[Extracted page text data]

----------------------------------------

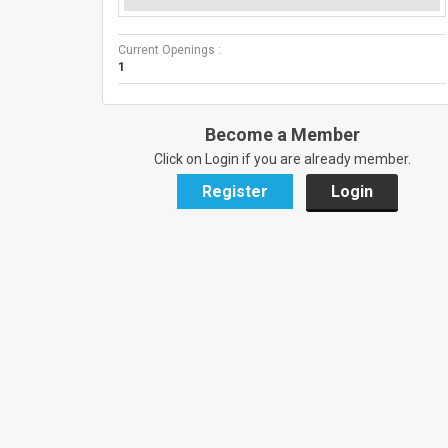
Current Openings :
1
Become a Member
Click on Login if you are already member.
Register
Login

----------------------------------------

_What to do:_ For this exercise, gather every line of the data that contains the word "Login".

_Problem solution:_
Click on Login if you are already member.
Login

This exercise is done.